------ Given records

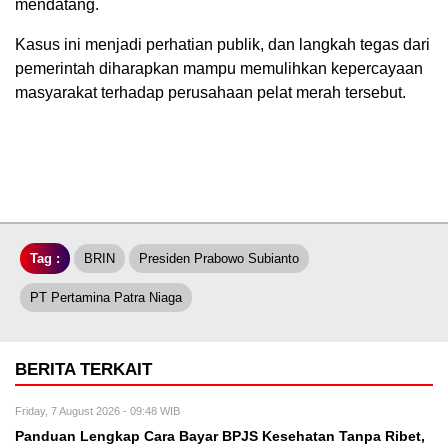
mendatang.
Kasus ini menjadi perhatian publik, dan langkah tegas dari
pemerintah diharapkan mampu memulihkan kepercayaan
masyarakat terhadap perusahaan pelat merah tersebut.
Tag :
BRIN
Presiden Prabowo Subianto
PT Pertamina Patra Niaga
BERITA TERKAIT
Friday, 7 August 2026 - 09:48 WIB
Panduan Lengkap Cara Bayar BPJS Kesehatan Tanpa Ribet,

------------

▸ **What you should do**:
Quote all the lines above exactly as given. Do not include the pictures.

▸ **Solution for this problem**:
mendatang.
Kasus ini menjadi perhatian publik, dan langkah tegas dari
pemerintah diharapkan mampu memulihkan kepercayaan
masyarakat terhadap perusahaan pelat merah tersebut.
Tag :
BRIN
Presiden Prabowo Subianto
PT Pertamina Patra Niaga
BERITA TERKAIT
Friday, 7 August 2026 - 09:48 WIB
Panduan Lengkap Cara Bayar BPJS Kesehatan Tanpa Ribet,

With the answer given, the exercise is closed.